HILS-based SLFV has been addressed in [17] . However the approach presented in [17] rests on closely coupling a simulator (SIMSAT) with a model checker (CMurphi, [7] ). Accordingly, such an approach cannot be directly used to develop the VaaS approach described here. Formal verification of Simulink models has been widely investigated, examples are in [18, 19, 20] . Such methods however focus on discrete time models (e.g., Stateflow or Simulink restricted to discrete time operators) with small domain variables. Therefore they are well suited to analyse critical subsystems, but cannot handle complex system level verification tasks (e.g., our case studies).

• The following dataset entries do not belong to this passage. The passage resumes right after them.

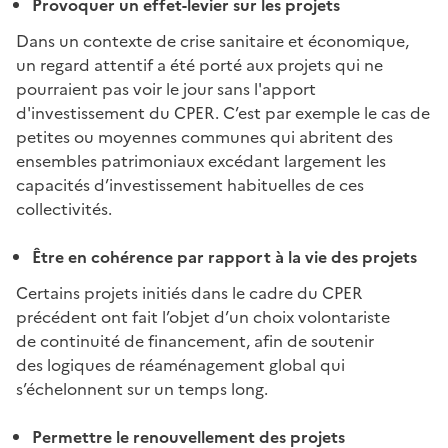
Provoquer un effet-levier sur les projets
Dans un contexte de crise sanitaire et économique,
un regard attentif a été porté aux projets qui ne
pourraient pas voir le jour sans l'apport
d'investissement du CPER. C’est par exemple le cas de
petites ou moyennes communes qui abritent des
ensembles patrimoniaux excédant largement les
capacités d’investissement habituelles de ces
collectivités.
Être en cohérence par rapport à la vie des projets
Certains projets initiés dans le cadre du CPER
précédent ont fait l’objet d’un choix volontariste
de continuité de financement, afin de soutenir
des logiques de réaménagement global qui
s’échelonnent sur un temps long.
Permettre le renouvellement des projets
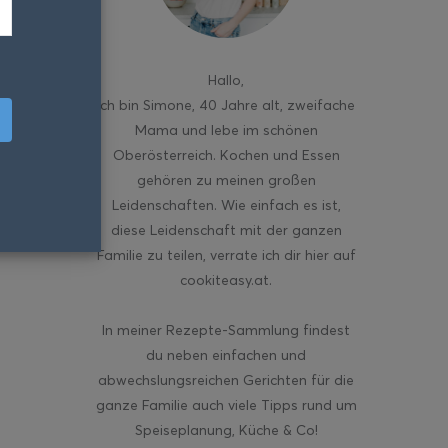
Hallo
,
ich bin Simone, 40 Jahre alt, zweifache
Mama und lebe im schönen
Oberösterreich. Kochen und Essen
gehören zu meinen großen
Leidenschaften. Wie einfach es ist,
diese Leidenschaft mit der ganzen
Familie zu teilen, verrate ich dir hier auf
cookiteasy.at.
In meiner Rezepte-Sammlung findest
du neben einfachen und
abwechslungsreichen Gerichten für die
ganze Familie auch viele Tipps rund um
Speiseplanung, Küche & Co!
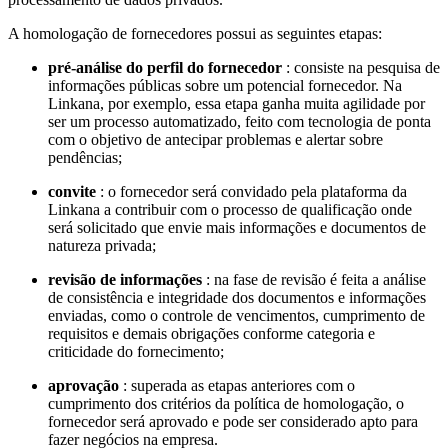
A homologação de fornecedores possui as seguintes etapas:
pré-análise do perfil do fornecedor
: consiste na pesquisa de
informações públicas sobre um potencial fornecedor. Na
Linkana, por exemplo, essa etapa ganha muita agilidade por
ser um processo automatizado, feito com tecnologia de ponta
com o objetivo de antecipar problemas e alertar sobre
pendências;
convite
: o fornecedor será convidado pela plataforma da
Linkana a contribuir com o processo de qualificação onde
será solicitado que envie mais informações e documentos de
natureza privada;
revisão de informações
: na fase de revisão é feita a análise
de consistência e integridade dos documentos e informações
enviadas, como o controle de vencimentos, cumprimento de
requisitos e demais obrigações conforme categoria e
criticidade do fornecimento;
aprovação
: superada as etapas anteriores com o
cumprimento dos critérios da política de homologação, o
fornecedor será aprovado e pode ser considerado apto para
fazer negócios na empresa.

This is indeed the motivation for the development of statistical model checking methods as those in [9, 10] , as well as for the exhaustive HILS based approach in [3] . Simulation based best-effort falsification methods able to handle any Simulink/Stateflow model have been investigated in [21, 22] . Annotated Stateflow models comprising both discrete and continuous variables can be analysed with simulation based tools like C2E2 [23] . We differ from C2E2 by providing a black-box approach that, furthermore, does not require model annotations.
Symbolic approaches (typically based on polyhedra or SMT solving) to hybrid system verification have also been widely investigated. Although they are not black-box approaches, for sake of completeness we provide a glimpse on some of the available tools in such a context. Timed automata (i.e., hybrid systems whose continuous variables have time derivative equal to 1) can be analysed with UPPAAL [24] . Linear hybrid automata (see, e.g., [25] ) can be analysed with HyTech [26] . Piecewise affine hybrid systems can be analysed with symbolic model checkers like PHAVer [27] and SpaceEx [28, 29, 30] . A symbolic model checker capable of handling nonlinear hybrid systems is presented in [31] . Currently, with respect to our proposed approach, the main limitations of symbolic approaches are: (i) they are not black-box, and (ii) they can handle only hybrid systems of moderate size (whereas our approach does not depend on the size of the system to be verified). Finally, within such a symbolic context, we note that, while we use automata to define the set of scenarios to be simulated, temporal logic could also be used to that end. An example is in [32] .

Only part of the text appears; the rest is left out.